Unfortunately, few have taken the time to recall what FDR and his New Dealers actually accomplished in their legendary “Hundred Days.” But we who are determined to resist, and fight back against, Trump’s and the right’s assaults on the public good – their war against the public programs that enable life, liberty and the pursuit of happiness; the public agencies and regulations that protect the environment and secure the rights of citizens as consumers, workers and voters; the public schools that empower generations; the public media, history and the arts that enrich our lives; and the public parks and spaces that allow us to refresh ourselves – should do so.
We should do so not only because Trump and his comrades have directly targeted FDR’s legacy for destruction, but also to remind us all how a progressive President and people launched a revolution and started making America truly greater.

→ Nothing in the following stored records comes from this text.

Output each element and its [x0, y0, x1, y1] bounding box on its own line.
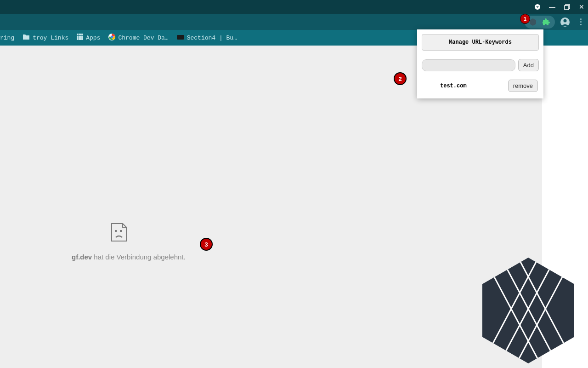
google-icon [108, 34, 115, 42]
remove-button[interactable]: remove [508, 80, 538, 92]
svg-rect-7 [79, 34, 81, 35]
extension-pill: 1 [525, 16, 555, 29]
dropdown-icon[interactable] [533, 2, 542, 12]
error-domain: gf.dev [72, 253, 92, 261]
bookmark-label: Section4 | Bu… [187, 34, 237, 41]
bookmark-label: Chrome Dev Da… [118, 34, 168, 41]
browser-toolbar: 1 [0, 14, 588, 30]
annotation-2: 2 [394, 72, 407, 85]
hexagon-logo [482, 258, 579, 368]
bookmark-label: ring [0, 34, 14, 41]
maximize-button[interactable] [562, 2, 571, 12]
keyword-url: test.com [440, 83, 467, 89]
bookmark-item[interactable]: Apps [77, 34, 100, 42]
error-block: gf.dev hat die Verbindung abgelehnt. [72, 223, 186, 261]
minimize-button[interactable]: — [548, 2, 557, 12]
profile-icon[interactable] [560, 17, 571, 28]
svg-rect-13 [79, 38, 81, 40]
popup-add-row: Add [422, 59, 539, 71]
close-button[interactable]: ✕ [577, 2, 586, 12]
svg-marker-3 [530, 18, 536, 26]
site-icon [177, 34, 184, 41]
extension-popup: Manage URL-Keywords Add test.com remove [417, 29, 543, 98]
keyword-input[interactable] [422, 59, 515, 71]
menu-dots-icon[interactable] [575, 17, 586, 28]
bookmark-item[interactable]: Chrome Dev Da… [108, 34, 168, 42]
error-message: gf.dev hat die Verbindung abgelehnt. [72, 253, 186, 261]
svg-rect-18 [115, 230, 117, 232]
svg-rect-6 [77, 34, 79, 35]
bookmark-item[interactable]: ring [0, 34, 14, 41]
extensions-icon[interactable] [541, 17, 552, 28]
annotation-3: 3 [200, 238, 213, 251]
error-text: hat die Verbindung abgelehnt. [92, 253, 186, 261]
svg-rect-14 [81, 38, 83, 40]
window-titlebar: — ✕ [0, 0, 588, 14]
svg-rect-17 [177, 35, 184, 40]
apps-icon [77, 34, 83, 42]
add-button[interactable]: Add [518, 59, 539, 71]
extension-badge: 1 [520, 14, 530, 24]
bookmark-item[interactable]: troy Links [23, 34, 68, 42]
bookmark-item[interactable]: Section4 | Bu… [177, 34, 237, 41]
folder-icon [23, 34, 30, 42]
bookmark-label: troy Links [33, 34, 68, 41]
popup-title: Manage URL-Keywords [422, 34, 539, 51]
svg-rect-2 [565, 6, 569, 10]
svg-rect-19 [120, 230, 122, 232]
svg-rect-11 [81, 36, 83, 38]
bookmark-label: Apps [86, 34, 100, 41]
keyword-row: test.com remove [422, 80, 539, 94]
svg-point-5 [564, 19, 567, 22]
sad-page-icon [111, 223, 127, 242]
svg-rect-9 [77, 36, 79, 38]
svg-rect-10 [79, 36, 81, 38]
svg-rect-8 [81, 34, 83, 35]
svg-rect-12 [77, 38, 79, 40]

The Resistance needs to develop a memory of how past generations confronted reactionary threats to American democracy.
In the early 1930s, Americans had reason to wonder and worry about the future of American democracy. The Great Depression was destroying the economy and overwhelming public life and resources. But as much as Americans suffered, they did not suffer passively. Bearing the Stars and Stripes, Midwestern farmers were mobilizing and taking the law into their own hands to halt foreclosures and block shipments of produce to markets.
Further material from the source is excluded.